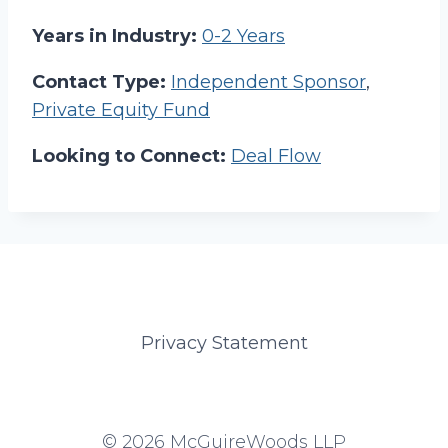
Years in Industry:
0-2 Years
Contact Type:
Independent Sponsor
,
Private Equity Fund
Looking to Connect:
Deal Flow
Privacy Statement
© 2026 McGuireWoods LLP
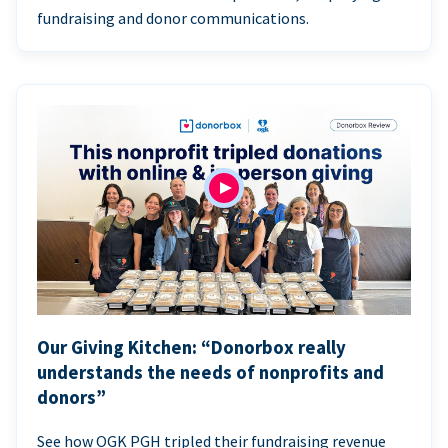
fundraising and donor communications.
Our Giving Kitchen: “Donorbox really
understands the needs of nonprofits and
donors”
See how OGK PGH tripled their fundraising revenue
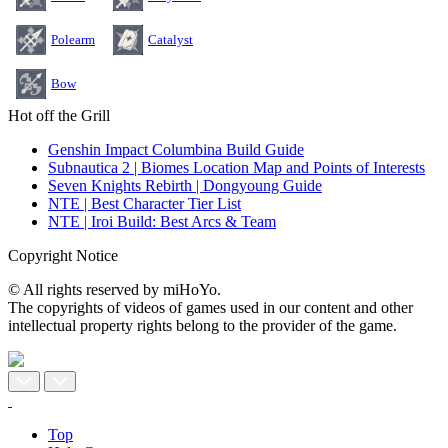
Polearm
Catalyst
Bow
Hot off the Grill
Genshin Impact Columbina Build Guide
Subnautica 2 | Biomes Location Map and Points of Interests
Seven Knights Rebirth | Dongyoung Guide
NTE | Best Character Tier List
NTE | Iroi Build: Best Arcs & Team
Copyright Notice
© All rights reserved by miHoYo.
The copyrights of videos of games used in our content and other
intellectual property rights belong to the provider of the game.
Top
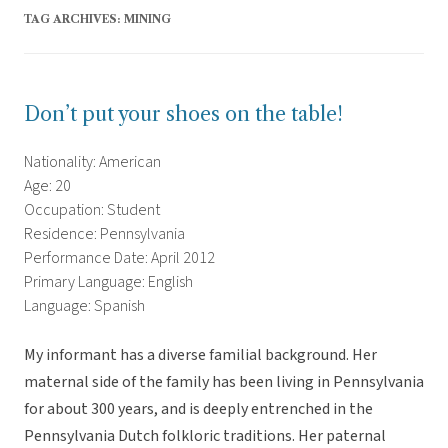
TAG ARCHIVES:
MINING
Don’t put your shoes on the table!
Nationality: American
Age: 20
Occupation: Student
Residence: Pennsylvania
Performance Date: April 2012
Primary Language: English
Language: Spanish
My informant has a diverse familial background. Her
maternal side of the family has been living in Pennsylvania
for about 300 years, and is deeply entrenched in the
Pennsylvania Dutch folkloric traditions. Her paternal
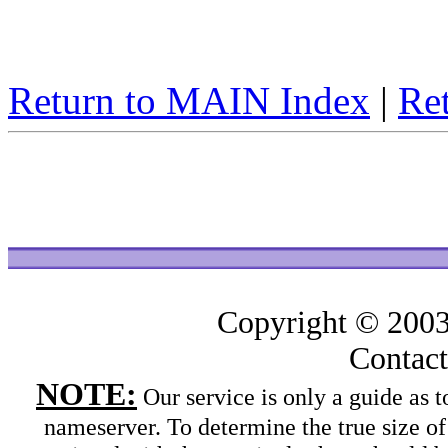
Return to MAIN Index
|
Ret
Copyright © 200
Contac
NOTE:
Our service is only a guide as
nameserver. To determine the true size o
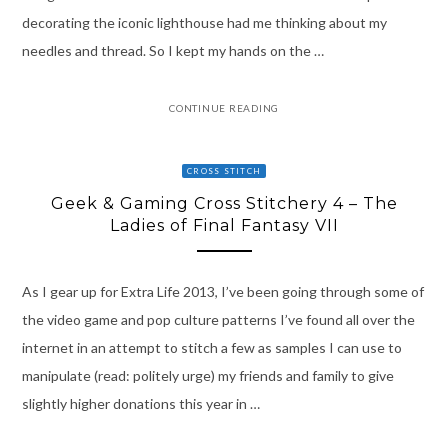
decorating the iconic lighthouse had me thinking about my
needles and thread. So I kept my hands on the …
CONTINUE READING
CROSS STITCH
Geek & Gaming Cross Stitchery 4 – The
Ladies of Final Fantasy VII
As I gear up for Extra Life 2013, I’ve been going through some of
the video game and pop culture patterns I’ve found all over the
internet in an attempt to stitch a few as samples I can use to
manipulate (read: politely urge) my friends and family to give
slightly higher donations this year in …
______
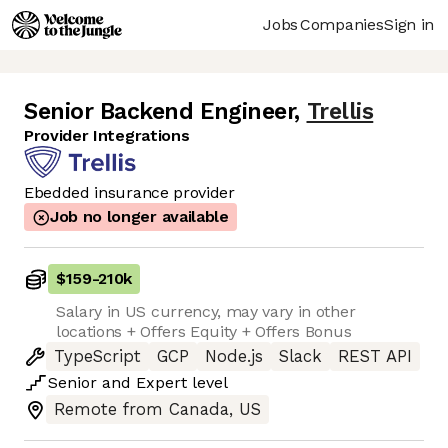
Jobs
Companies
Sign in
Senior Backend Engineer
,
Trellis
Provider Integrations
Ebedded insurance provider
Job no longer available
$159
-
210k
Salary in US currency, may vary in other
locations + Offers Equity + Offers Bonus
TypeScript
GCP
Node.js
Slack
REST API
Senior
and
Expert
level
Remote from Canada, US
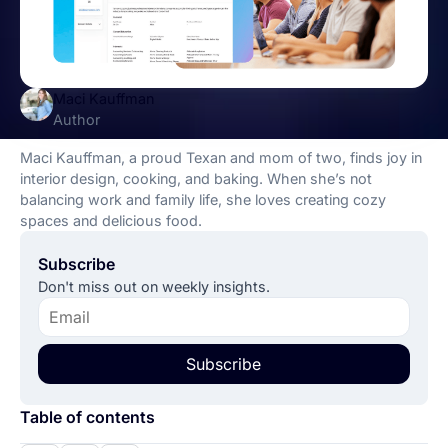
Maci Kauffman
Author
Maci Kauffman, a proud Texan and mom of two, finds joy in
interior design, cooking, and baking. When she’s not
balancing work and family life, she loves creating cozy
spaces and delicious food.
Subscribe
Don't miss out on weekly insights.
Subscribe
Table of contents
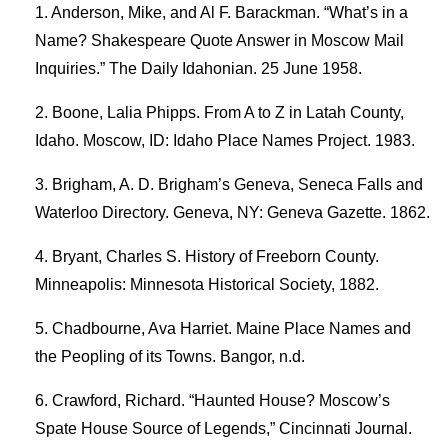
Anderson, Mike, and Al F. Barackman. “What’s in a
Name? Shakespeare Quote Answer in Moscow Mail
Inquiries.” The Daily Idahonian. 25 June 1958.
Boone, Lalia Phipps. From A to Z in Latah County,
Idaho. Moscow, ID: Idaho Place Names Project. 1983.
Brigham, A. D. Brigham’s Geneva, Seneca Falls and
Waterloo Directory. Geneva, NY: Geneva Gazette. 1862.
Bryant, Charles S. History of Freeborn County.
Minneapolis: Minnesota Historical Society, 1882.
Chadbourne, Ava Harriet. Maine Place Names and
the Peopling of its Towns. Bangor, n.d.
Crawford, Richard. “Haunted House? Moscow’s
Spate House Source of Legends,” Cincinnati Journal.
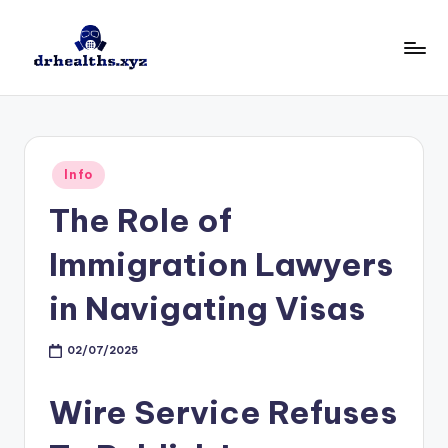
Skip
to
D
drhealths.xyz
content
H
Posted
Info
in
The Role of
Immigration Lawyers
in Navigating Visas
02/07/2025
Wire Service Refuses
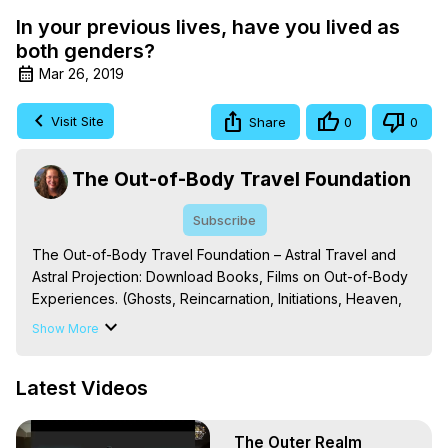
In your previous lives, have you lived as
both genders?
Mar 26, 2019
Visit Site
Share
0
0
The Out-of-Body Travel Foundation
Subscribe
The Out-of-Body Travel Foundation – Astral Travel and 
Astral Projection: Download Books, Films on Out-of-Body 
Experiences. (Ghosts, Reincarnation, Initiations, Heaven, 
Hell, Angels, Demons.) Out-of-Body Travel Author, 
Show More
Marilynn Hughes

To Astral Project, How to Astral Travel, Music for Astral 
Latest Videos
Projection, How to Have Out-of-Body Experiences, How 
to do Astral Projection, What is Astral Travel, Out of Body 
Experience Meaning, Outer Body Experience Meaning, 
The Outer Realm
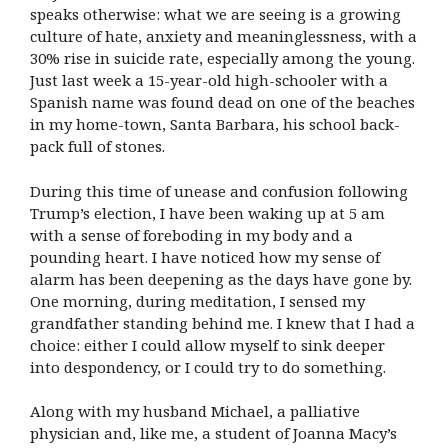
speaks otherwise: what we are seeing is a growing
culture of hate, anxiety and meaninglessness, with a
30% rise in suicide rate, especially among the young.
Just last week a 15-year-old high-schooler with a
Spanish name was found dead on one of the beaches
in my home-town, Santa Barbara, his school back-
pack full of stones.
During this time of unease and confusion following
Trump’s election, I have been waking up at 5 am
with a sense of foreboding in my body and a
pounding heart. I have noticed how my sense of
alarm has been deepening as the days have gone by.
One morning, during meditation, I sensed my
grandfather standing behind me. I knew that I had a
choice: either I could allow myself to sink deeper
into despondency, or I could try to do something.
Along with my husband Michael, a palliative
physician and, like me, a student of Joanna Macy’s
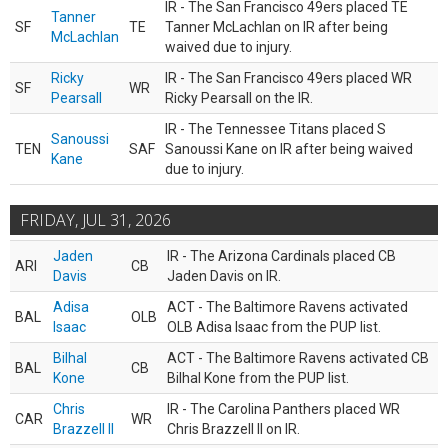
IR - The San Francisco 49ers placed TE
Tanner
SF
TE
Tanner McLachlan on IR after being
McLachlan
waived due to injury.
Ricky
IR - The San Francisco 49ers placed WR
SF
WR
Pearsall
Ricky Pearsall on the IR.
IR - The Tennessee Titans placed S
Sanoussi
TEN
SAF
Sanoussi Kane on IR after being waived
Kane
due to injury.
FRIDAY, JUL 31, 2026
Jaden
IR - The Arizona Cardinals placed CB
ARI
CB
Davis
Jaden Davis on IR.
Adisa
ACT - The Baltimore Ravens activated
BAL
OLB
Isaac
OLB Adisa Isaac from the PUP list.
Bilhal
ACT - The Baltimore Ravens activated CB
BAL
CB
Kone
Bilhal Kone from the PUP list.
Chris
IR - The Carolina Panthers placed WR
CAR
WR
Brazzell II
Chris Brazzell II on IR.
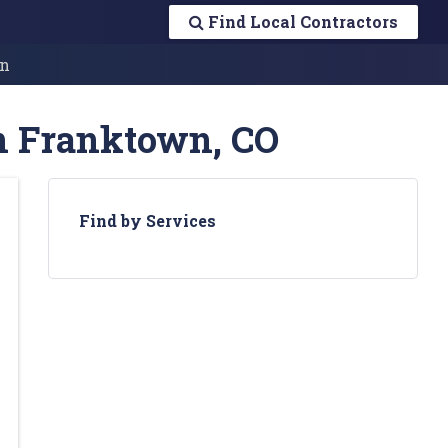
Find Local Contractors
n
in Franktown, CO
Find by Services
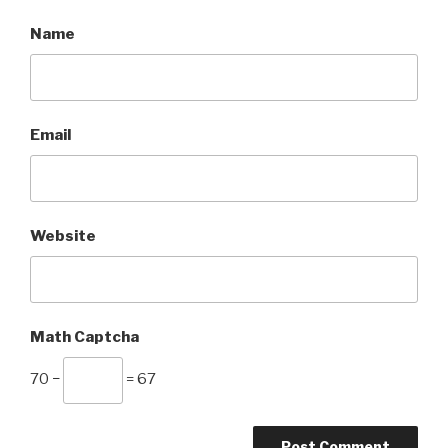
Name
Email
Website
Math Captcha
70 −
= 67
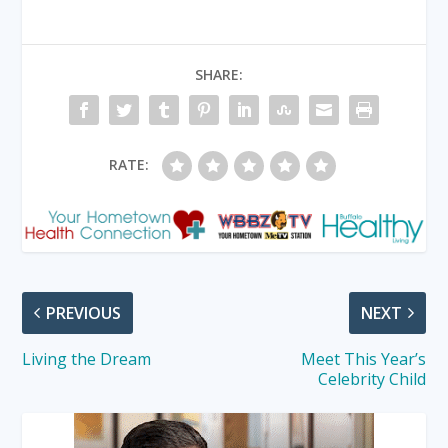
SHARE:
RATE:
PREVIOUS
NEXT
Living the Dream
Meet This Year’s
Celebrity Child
______
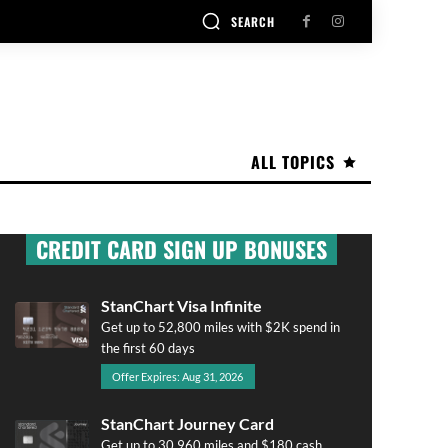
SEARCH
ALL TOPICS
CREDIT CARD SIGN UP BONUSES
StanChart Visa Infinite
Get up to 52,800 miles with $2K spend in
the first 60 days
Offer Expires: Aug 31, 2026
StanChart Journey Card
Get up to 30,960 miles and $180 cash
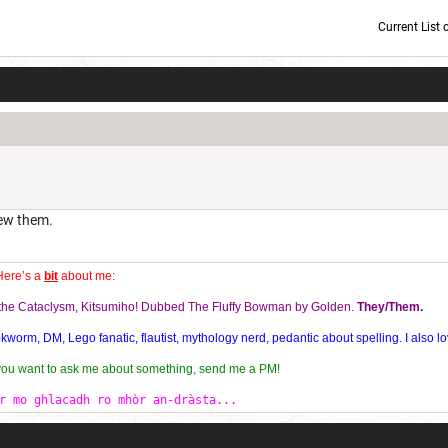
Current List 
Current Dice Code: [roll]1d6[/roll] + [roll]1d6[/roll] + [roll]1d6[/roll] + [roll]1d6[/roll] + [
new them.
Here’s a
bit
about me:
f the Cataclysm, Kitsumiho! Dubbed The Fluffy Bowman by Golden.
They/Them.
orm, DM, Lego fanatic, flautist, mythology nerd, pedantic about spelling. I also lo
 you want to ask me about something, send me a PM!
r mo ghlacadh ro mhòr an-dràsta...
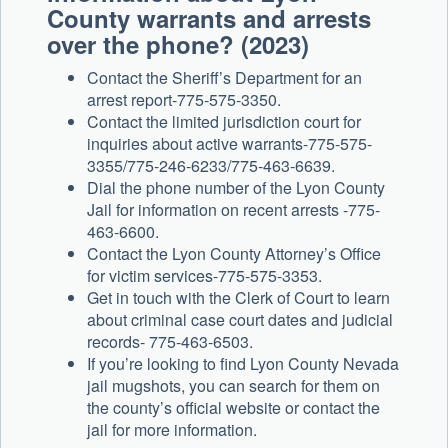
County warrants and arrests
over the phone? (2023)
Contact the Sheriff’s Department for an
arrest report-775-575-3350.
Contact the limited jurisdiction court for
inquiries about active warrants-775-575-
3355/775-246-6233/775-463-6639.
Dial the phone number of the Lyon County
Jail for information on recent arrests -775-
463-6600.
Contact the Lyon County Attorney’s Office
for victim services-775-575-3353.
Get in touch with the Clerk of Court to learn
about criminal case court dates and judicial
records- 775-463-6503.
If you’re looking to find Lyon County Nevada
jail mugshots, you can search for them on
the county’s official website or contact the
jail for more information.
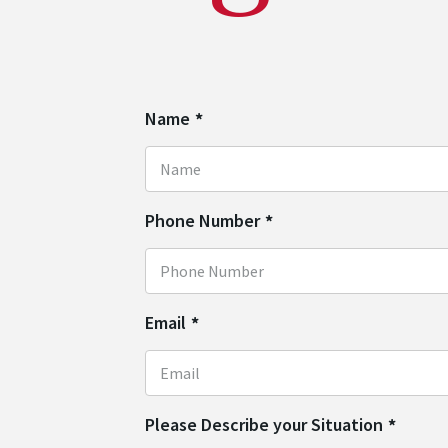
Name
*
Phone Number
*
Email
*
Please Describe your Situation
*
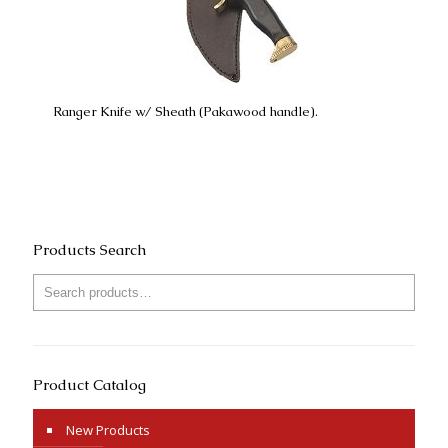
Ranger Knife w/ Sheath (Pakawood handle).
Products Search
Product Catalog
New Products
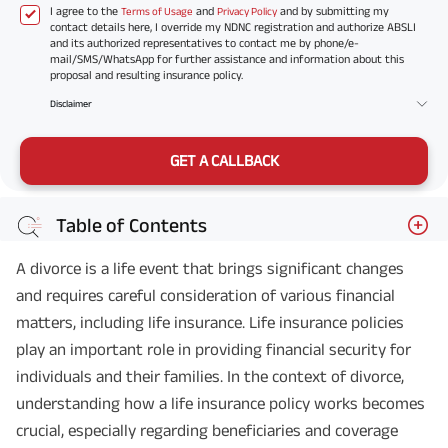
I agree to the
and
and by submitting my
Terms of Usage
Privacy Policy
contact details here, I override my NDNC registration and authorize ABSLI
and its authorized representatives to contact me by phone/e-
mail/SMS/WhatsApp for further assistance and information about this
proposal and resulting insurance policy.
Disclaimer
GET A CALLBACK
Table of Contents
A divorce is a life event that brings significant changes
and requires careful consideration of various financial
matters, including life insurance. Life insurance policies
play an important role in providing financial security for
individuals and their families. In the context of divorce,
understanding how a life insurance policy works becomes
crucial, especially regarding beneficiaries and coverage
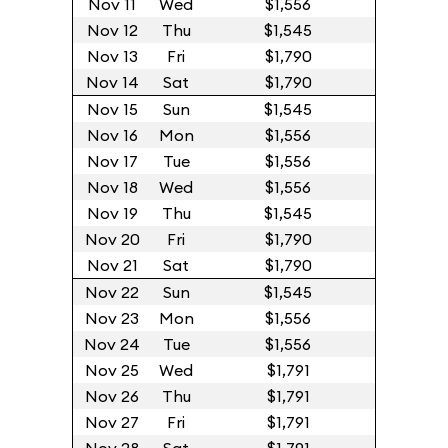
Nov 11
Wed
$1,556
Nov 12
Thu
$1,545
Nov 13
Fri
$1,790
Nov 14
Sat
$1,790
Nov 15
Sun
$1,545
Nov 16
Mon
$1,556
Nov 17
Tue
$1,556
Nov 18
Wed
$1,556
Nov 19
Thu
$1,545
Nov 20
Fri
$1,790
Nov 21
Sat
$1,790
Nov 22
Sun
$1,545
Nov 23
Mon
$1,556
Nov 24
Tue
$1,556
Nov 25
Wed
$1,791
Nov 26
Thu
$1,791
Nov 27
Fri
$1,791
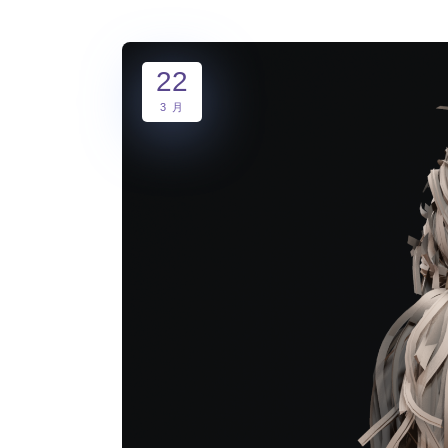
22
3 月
______
Work request
From the records above, quote only the lines running from the line with "speaks otherwise: what" to the line with "with a sense of foreboding in my body and a", both lines included.

Exercise output
speaks otherwise: what we are seeing is a growing
culture of hate, anxiety and meaninglessness, with a
30% rise in suicide rate, especially among the young.
Just last week a 15-year-old high-schooler with a
Spanish name was found dead on one of the beaches
in my home-town, Santa Barbara, his school back-
pack full of stones.
During this time of unease and confusion following
Trump’s election, I have been waking up at 5 am
with a sense of foreboding in my body and a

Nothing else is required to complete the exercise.